Though to some degree this paper is guilty of it, the primary problem with much formal academic research into video games is its insistence on “boxing” characteristics of games into neat little propositional packages. Usually, it is the result of an infrequent video game player conducting a study, or a frequent gamer attempting to appeal to a broader audience with his writing. The problem with this approach lies in attempting to convey the facets of such a complex kind of thing to someone who has never experienced it. Simply to say, “imagine something like a movie, where the player holds a controller that moves a character around on screen and makes him do things” clearly fails to capture all the qualitative essence of video games, especially in the present-day context. It is the equivalent of trying to explain to an 11th-century Catholic Bishop the concept of a car as “imagine something like a carriage, but one that moves by itself.” He, too, would condemn it, probably as the product of witchcraft, because he would not understand how it worked. The attempt, then, to “sound-bite” video game research certainly creates skewed perceptions of their supposed social implications.

Video games are free speech

Thankfully, the 7th District Court (which affected a much broader jurisdiction than the Limbaugh ruling) had previously upheld video games as free speech. The bottom line is that inanimate visual art, audio, and films are protected under freedom of expression, no matter whether their substance is contributory to public discourse or not. The same should go for video games, and relying on prejudice against the “new guy” will not suffice. Many games require just as much, if not plenty more effort than a single painting or a book. Development teams often number between thirty and two thousand people, frequently allocating many members simply to developing the plot and characters and making them believable. Besides all the technological input that must go into the game in order to make it playable on the user’s computer, the art for the “look” of the game must be drafted and implemented into three dimensional graphics, while voice-overs and sound effects must be created and integrated into the entire process seamlessly.

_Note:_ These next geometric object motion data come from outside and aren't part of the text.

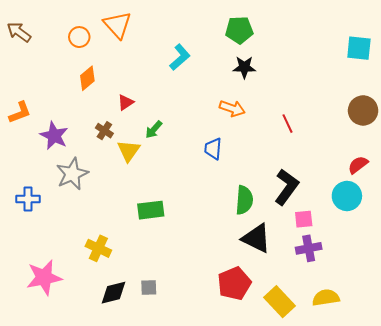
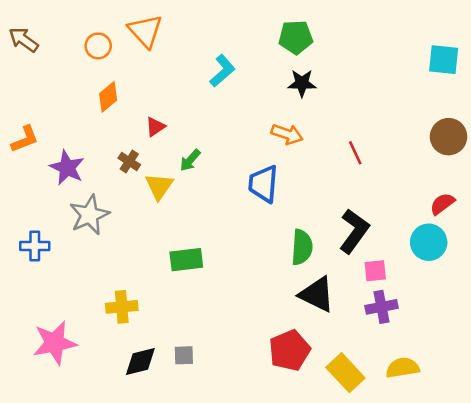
blue trapezoid: (213, 149) -> (263, 184), size x1.4
yellow cross: (98, 248) -> (122, 307), turned -30

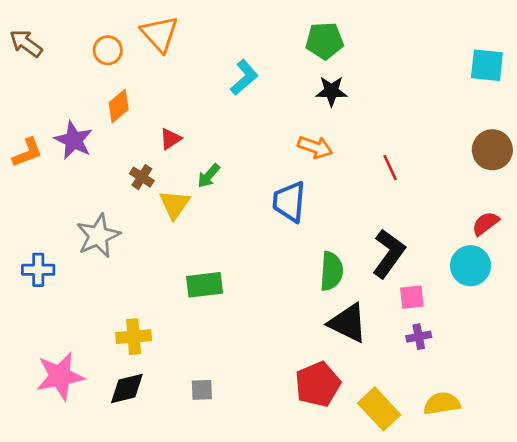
purple star: (67, 168) -> (74, 140), moved
purple cross: (381, 307) -> (419, 337), size x0.7
black diamond: (140, 362) -> (127, 388), moved

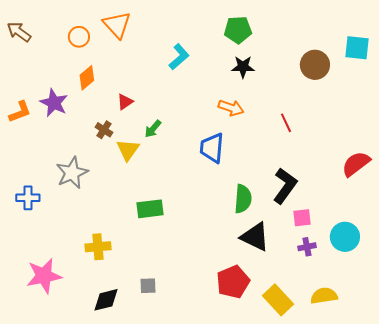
brown circle: (492, 150) -> (315, 65), moved
red semicircle: (486, 223) -> (356, 164), size x1.4
cyan circle: (471, 266) -> (345, 237), moved
black diamond: (127, 388) -> (106, 300), moved

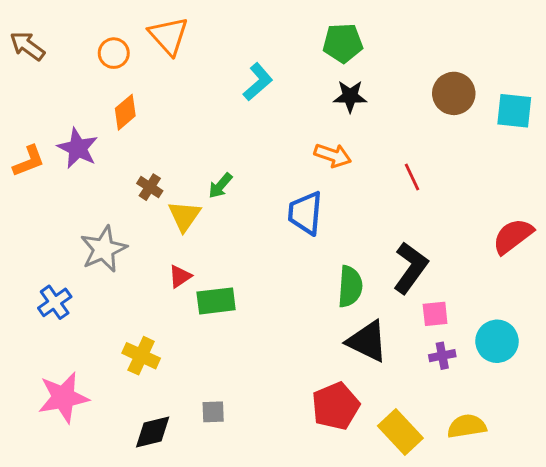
cyan square: (357, 48) -> (514, 111), moved
red triangle: (125, 102) -> (180, 276), moved
blue cross: (28, 198) -> (55, 302), moved, turned -35
yellow cross: (98, 247) -> (141, 356), turned 30

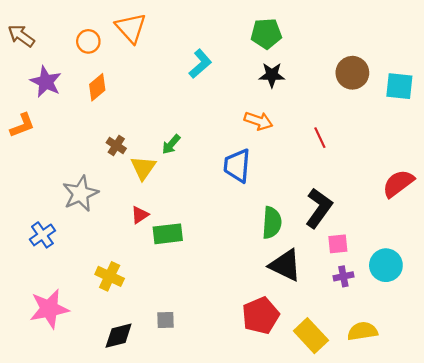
purple star: (78, 148) -> (46, 82), moved

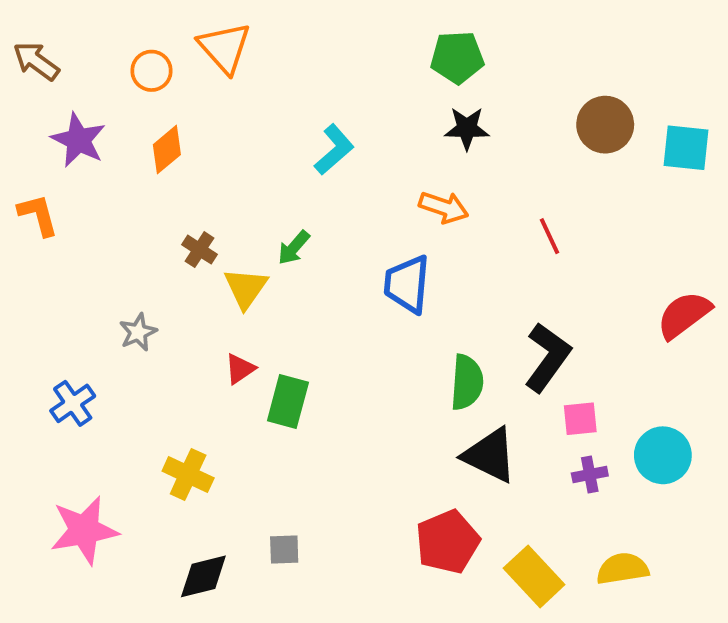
cyan L-shape: (200, 64) -> (334, 150), moved
orange L-shape: (22, 125) -> (38, 215), turned -84
gray star: (80, 194) -> (138, 332), size x0.6
green rectangle: (168, 234) -> (288, 401), turned -68

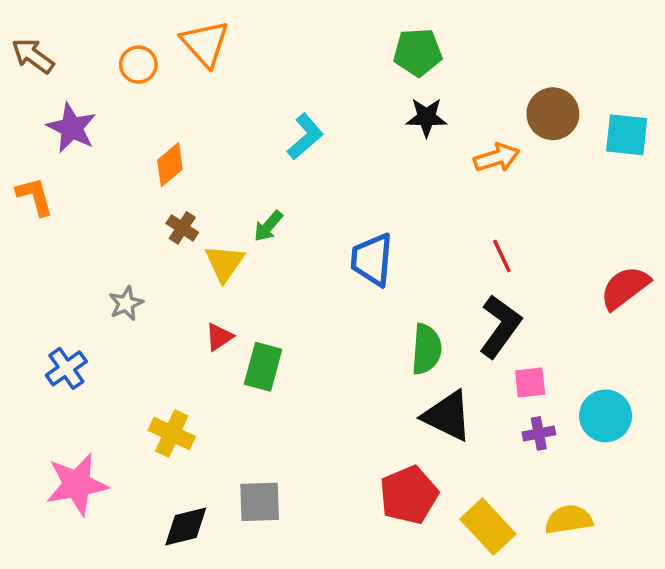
orange diamond: (167, 150) -> (170, 165), moved
orange arrow: (444, 207) -> (497, 158), moved, turned -36
red line: (549, 236) -> (502, 256), moved
gray square: (284, 549) -> (260, 502), size x1.5

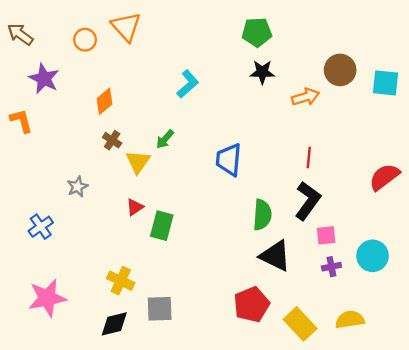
red line: (502, 256) -> (309, 157), turned 30
yellow cross: (172, 433) -> (121, 281), moved

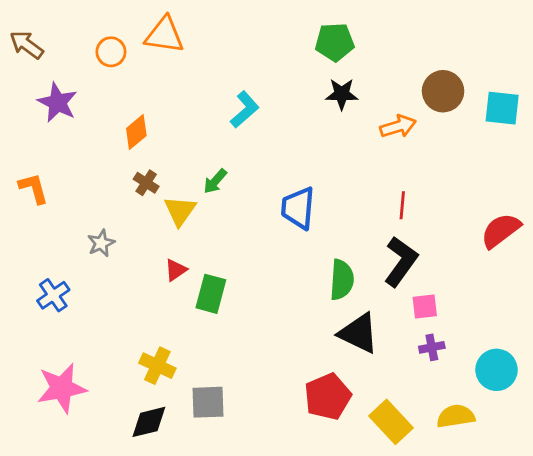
orange triangle: (126, 27) -> (164, 35), turned -40
orange L-shape: (21, 121) -> (34, 188), moved
cyan circle: (373, 256) -> (497, 370), moved

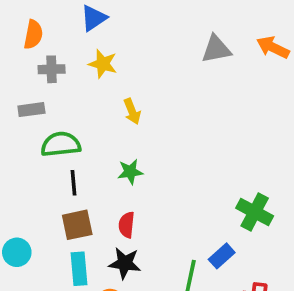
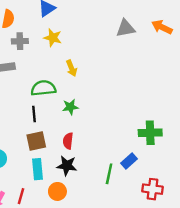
green semicircle: (61, 144) -> (43, 88), moved
green cross: (255, 212) -> (150, 133), turned -30

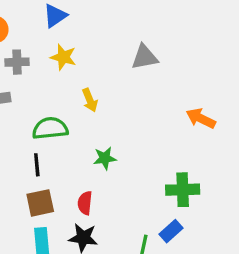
orange arrow: (162, 27) -> (201, 118), moved
gray triangle: (126, 28) -> (145, 57), moved
green star: (70, 107) -> (105, 158), moved
green cross: (150, 133) -> (183, 190), moved

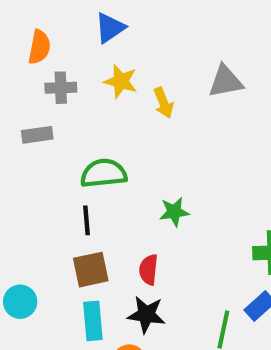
yellow arrow: (90, 100) -> (163, 103), moved

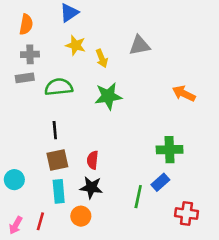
gray cross: (61, 88) -> (30, 54), moved
green semicircle: (104, 173) -> (59, 87), moved
green star: (174, 212) -> (108, 96), moved, size x1.5

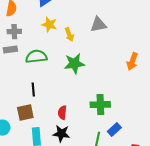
orange arrow: (184, 94) -> (132, 62), turned -96
green cross: (170, 150) -> (100, 105), moved
brown square: (57, 160) -> (25, 113), moved

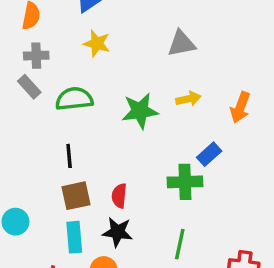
yellow arrow: (69, 35) -> (188, 99), moved, turned -80
gray rectangle: (10, 50) -> (29, 87), turned 56
brown square: (25, 113) -> (76, 196), moved
blue rectangle: (114, 130) -> (209, 154), moved

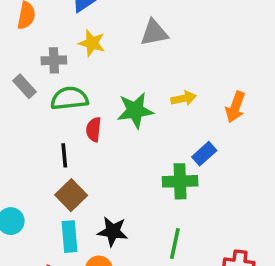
gray triangle: (182, 43) -> (154, 33), moved
gray cross: (36, 56) -> (54, 60), moved
brown square: (76, 196) -> (71, 195), turned -32
red semicircle: (119, 196) -> (94, 129), moved

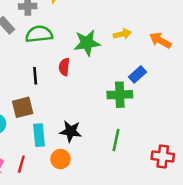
orange arrow: (235, 107) -> (160, 40), turned 100
red semicircle: (94, 129) -> (64, 67), moved
brown square: (71, 195) -> (23, 107), moved, turned 30

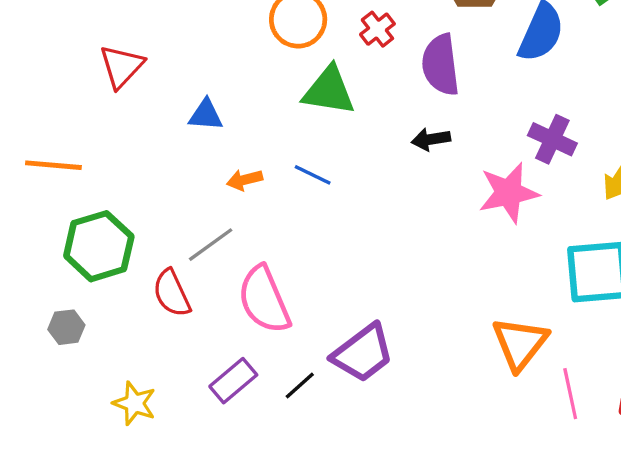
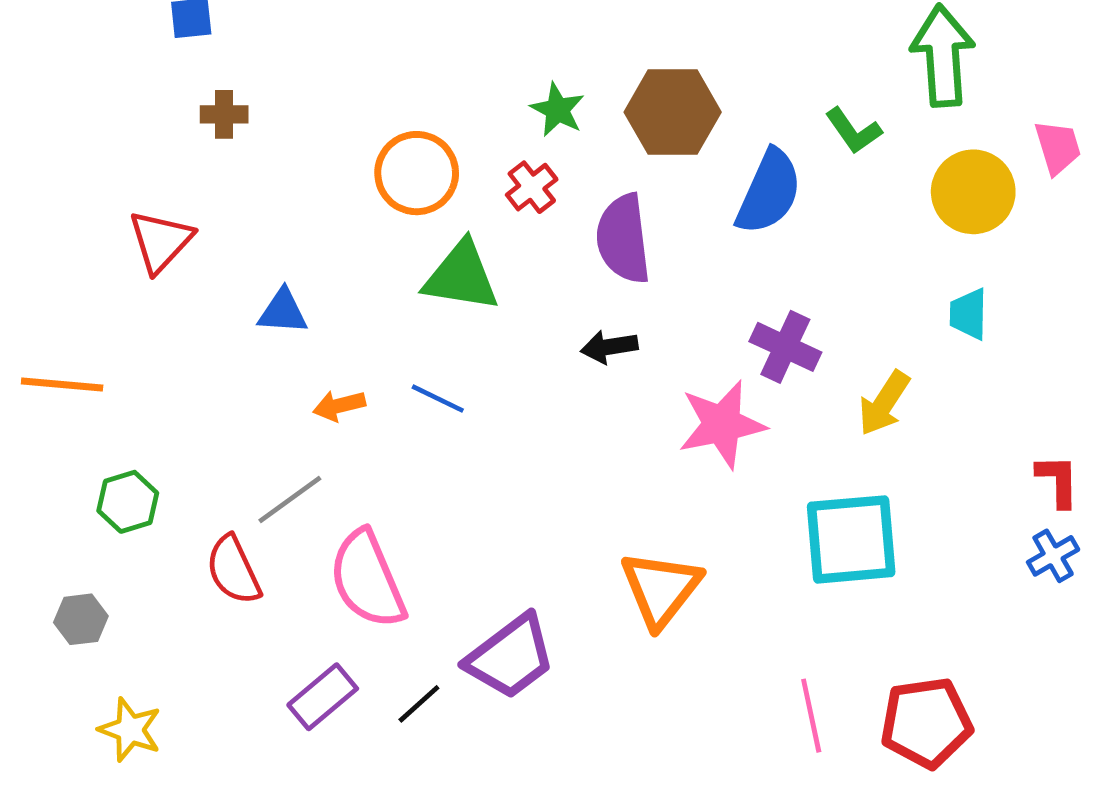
green hexagon: (99, 246) -> (128, 502), size x0.6
orange triangle: (520, 343) -> (661, 589), moved
yellow star: (134, 403) -> (130, 730), moved

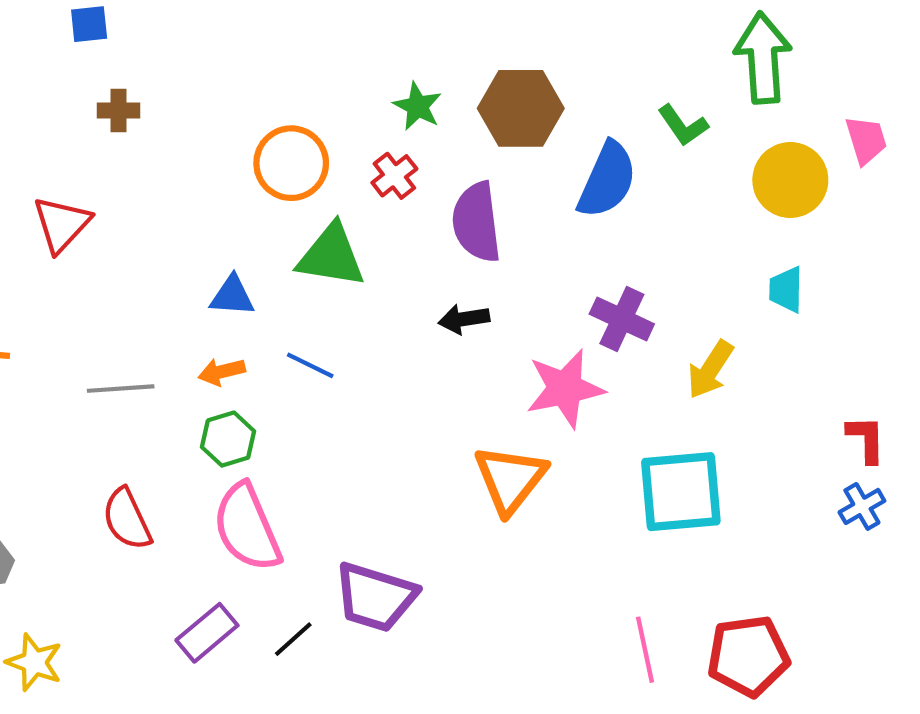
blue triangle: (283, 312) -> (232, 296), moved
gray line: (290, 500) -> (121, 389), moved, turned 32
green hexagon: (128, 502) -> (228, 439), moved
orange triangle: (661, 589) -> (510, 479), moved
purple trapezoid: (511, 657) -> (375, 597), turned 54

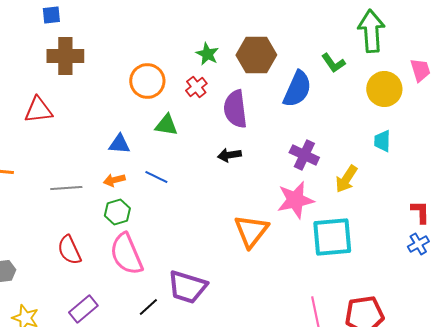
brown cross: (118, 111) -> (65, 56), size x1.8
red triangle: (62, 224) -> (38, 110), turned 40
green triangle: (331, 256) -> (166, 125), size x0.7
pink star: (565, 389) -> (295, 200), moved
purple rectangle: (207, 633) -> (83, 309), moved

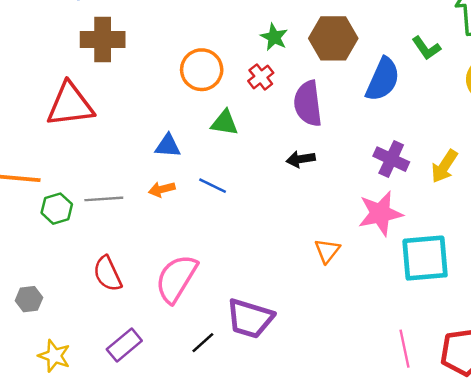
red triangle: (38, 110) -> (70, 105), size x1.4
yellow arrow: (346, 179) -> (444, 166), moved
green hexagon: (117, 212) -> (57, 209), moved
orange triangle: (251, 231) -> (327, 251), size x0.6
pink semicircle: (126, 254) -> (176, 279), turned 54

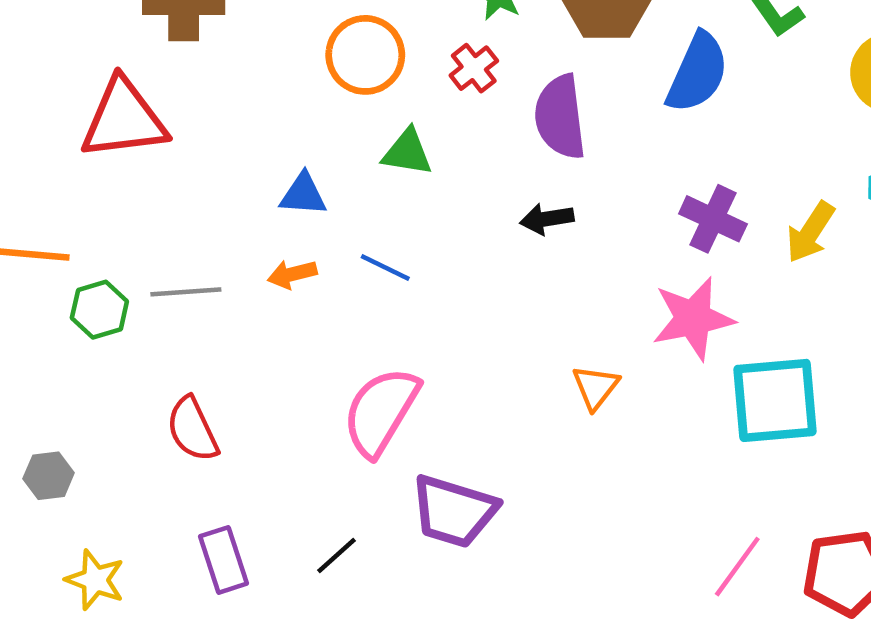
pink semicircle: (176, 279) -> (381, 412), moved
black line: (203, 343) -> (336, 555), moved
purple rectangle: (124, 345) -> (223, 560), turned -68
pink line: (405, 349) -> (737, 567), turned 48

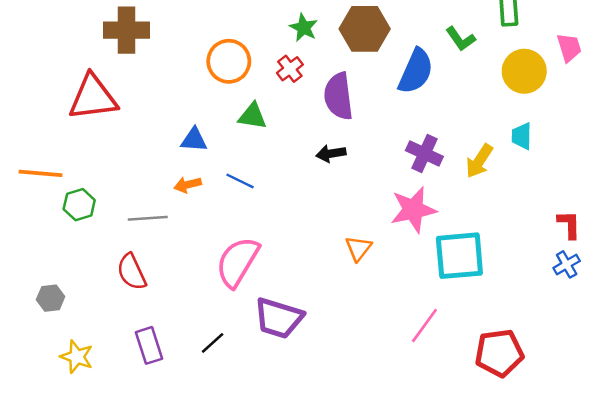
gray line: (186, 292) -> (148, 218), moved
pink line: (737, 567) -> (424, 326), moved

A good game must be one with entertaining gameplay, an interesting plot, and appealing graphics and sound, meanwhile operating on a budget and somehow turning a profit.

Interactivity and character

The desire for interactivity in entertainment is, in some regards, a product of social evolution. Instead of watching television, children often play in imaginary worlds. Many adventurous persons have a passion for exploring the wilderness or traveling to different cities, to enjoy the alternative aesthetics and atmosphere. It is this same spirit that leads to the appreciation of quality video games. Movies and books do not afford the reader the kind of flexibility and freedom that video games do; the actions of the characters always happen no matter what the reader says or does, and all he can do is try to imagine otherwise. The video game provides the interface by which the audience can instead be the protagonist, for a change.

Many games, especially role-playing games, offer character customization schemes that both affect the aesthetic role of the character on screen (clothes, hair and skin color, body shape, facial features, etc.) as well as his substantive role (attributes, skills, and abilities). Throughout the game, characters can collect items or earn experience that gives them more abilities, often at the player’s choice. The result is character development, which leads to close identification with the character at play and even sentimental value (try deleting someone’s character in World of Warcraft and receiving an indifferent response).